In the past, release of DBCP to the environment occurred primarily from its fumigant and nematocide uses; because of the cancellation of all DBCP uses, environmental exposure is expected to decline with time.

== Examples of persistence ==
DBCP residues have persisted in contaminated soil and groundwater long after applications have ceased. For example, in agricultural areas around Turlock in the Central Valley of California, DBCP was applied to crops in the 1970s. As late as 1989, DBCP persistence was reported in groundwater that was previously used for beneficial purposes, and numerous nearby wells had to be shut down at that time.

== Lawsuits ==
Workers at the Dow Chemical plant producing DBCP were made sterile by exposure to DBCP. These male reproductive effects were consistent with animal experiments showing that DBCP sterilizes rabbits. One contract worker at the production plant successfully sued the company. Most workers remained with the company and in a company sponsored medical program until the facility was sold in 1987. At that time, some of the workers did file suit against the company. However, the suit was denied due to statute of limitations issues.

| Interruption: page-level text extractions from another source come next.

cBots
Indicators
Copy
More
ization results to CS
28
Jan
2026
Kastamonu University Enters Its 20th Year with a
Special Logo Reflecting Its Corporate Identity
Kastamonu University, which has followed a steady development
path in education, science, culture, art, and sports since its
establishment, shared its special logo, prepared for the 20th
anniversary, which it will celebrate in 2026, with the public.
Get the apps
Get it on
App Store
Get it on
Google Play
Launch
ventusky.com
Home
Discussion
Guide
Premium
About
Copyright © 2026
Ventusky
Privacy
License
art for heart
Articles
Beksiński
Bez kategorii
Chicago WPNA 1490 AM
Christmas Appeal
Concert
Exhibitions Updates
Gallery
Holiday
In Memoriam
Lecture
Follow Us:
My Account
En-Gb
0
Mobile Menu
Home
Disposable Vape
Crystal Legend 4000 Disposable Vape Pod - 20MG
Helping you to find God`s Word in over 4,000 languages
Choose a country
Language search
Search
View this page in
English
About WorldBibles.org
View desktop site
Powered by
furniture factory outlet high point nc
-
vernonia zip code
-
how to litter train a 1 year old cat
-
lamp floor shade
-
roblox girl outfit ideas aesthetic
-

Most uses of the chemical in the United States were banned in 1977. Amid growing concerns over DBCP's effects on male workers, Dow ceased production and reclaimed DBCP that had been shipped to its users.

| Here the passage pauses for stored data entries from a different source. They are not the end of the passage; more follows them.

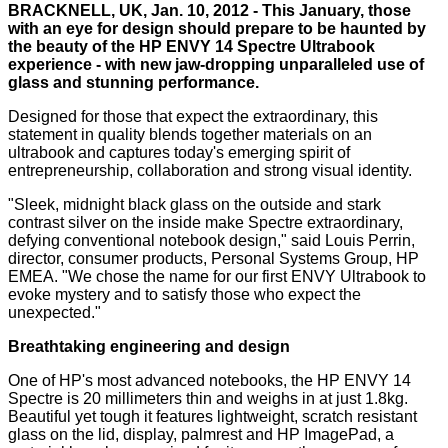
BRACKNELL, UK, Jan. 10, 2012 - This January, those
with an eye for design should prepare to be haunted by
the beauty of the HP ENVY 14 Spectre Ultrabook
experience - with new jaw-dropping unparalleled use of
glass and stunning performance.
Designed for those that expect the extraordinary, this
statement in quality blends together materials on an
ultrabook and captures today's emerging spirit of
entrepreneurship, collaboration and strong visual identity.
"Sleek, midnight black glass on the outside and stark
contrast silver on the inside make Spectre extraordinary,
defying conventional notebook design," said Louis Perrin,
director, consumer products, Personal Systems Group, HP
EMEA. "We chose the name for our first ENVY Ultrabook to
evoke mystery and to satisfy those who expect the
unexpected."
Breathtaking engineering and design
One of HP's most advanced notebooks, the HP ENVY 14
Spectre is 20 millimeters thin and weighs in at just 1.8kg.
Beautiful yet tough it features lightweight, scratch resistant
glass on the lid, display, palmrest and HP ImagePad, a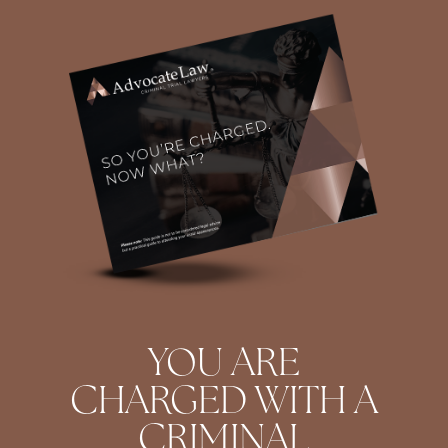
YOU ARE
CHARGED WITH A
CRIMINAL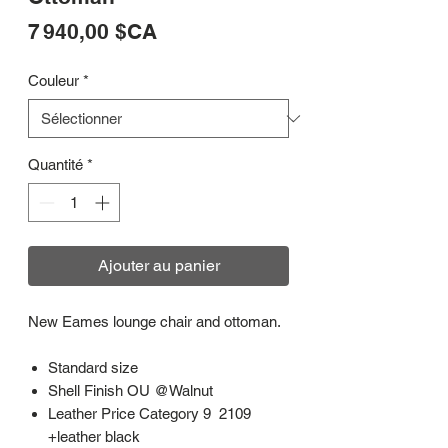
Prix
7 940,00 $CA
Couleur
*
Quantité
*
Ajouter au panier
New Eames lounge chair and ottoman.
Standard size
Shell Finish OU @Walnut
Leather Price Category 9 2109
+leather black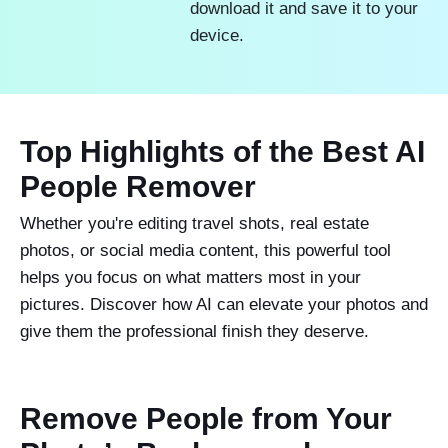
download it and save it to your
device.
Top Highlights of the Best AI
People Remover
Whether you're editing travel shots, real estate
photos, or social media content, this powerful tool
helps you focus on what matters most in your
pictures. Discover how AI can elevate your photos and
give them the professional finish they deserve.
Remove People from Your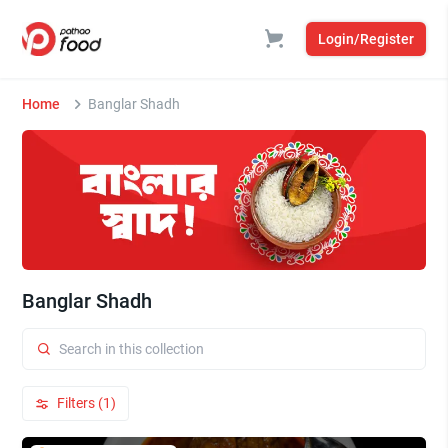
Login/Register
Home
Banglar Shadh
Banglar Shadh
Filters (1)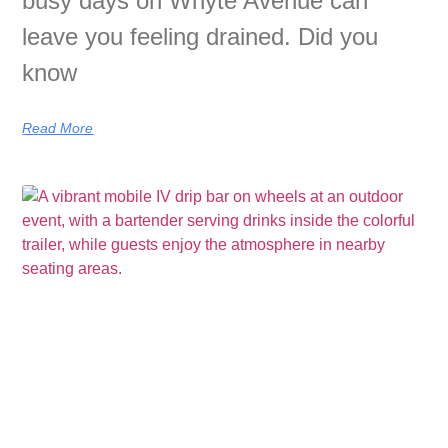
busy days on Whyte Avenue can
leave you feeling drained. Did you
know
Read More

However, despite warnings from Dow about its health effects, the Dole Food Company, which was using the chemical on its banana plantations in Latin America, threatened to sue Dow if it stopped DBCP shipments. Dow then shipped half a million gallons of DBCP to Dole, much of it reclaimed from other users. Plantation workers who became sterile or were stricken with other maladies subsequently sued Dow and Dole in Nicaraguan courts, alleging that their ailments were caused by DBCP exposure. Under a special law that was passed specifically for DBCP litigation, the Nicaraguan courts ruled in favor of the plaintiffs and awarded them over US$600 million in damages. When plaintiff lawyers tried to enforce one of those judgments in the United States, the U.S. District Court in Florida held that "the credible and unrefuted medical testimony in this case is that it is factually impossible for what is represented in the Judgment to have occurred," and that due process "do[es] not permit awarding damages in the face of clear scientific evidence of the absence of causation," or, as in this case, "with proof that [the defendants] are not at fault." A group of workers then filed lawsuits in the United States, and on November 5, 2007, a Los Angeles jury awarded them US$3.2 million. On July 15, 2010, that judgment was thrown out after the Court presiding over the case found that the claims were part of "a massive fraud perpetrated on the court". On April 23, 2009, a Los Angeles judge also threw out two similar cases against Dole and Dow Chemical due to fraud and extortion by lawyers in Nicaragua recruiting fraudulent plaintiffs to make claims against the company. The ruling casts doubt on US$2 billion in judgments in similar lawsuits.

Workers in Côte d'Ivoire, using the Alien Tort Claims Act, and claiming sterility, crimes against humanity, and genocide, sued (in Abagninin v. AMVAC Chemical Corp. [No. 07-56326]), these manufacturers of DBCP: Amvac Chemical, Dow Chemical, Shell Oil Company, as well as Dole Food Company, who used it on overseas crops, but never used it in Côte d'Ivoire. The United States Court of Appeals for the Ninth Circuit ruled against the workers in September 2008, stating that the plaintiffs did not show that the defendants had "specific intent" to intend harm against the workers and the citizens of the country. To be found guilty of genocide the defendant must have knowingly set out to commit the offense.

== Safety ==
DBCP causes a dramatic decrease in male fertility, ranging from oligospermia (low sperm count) to azoospermia (lack of sperm).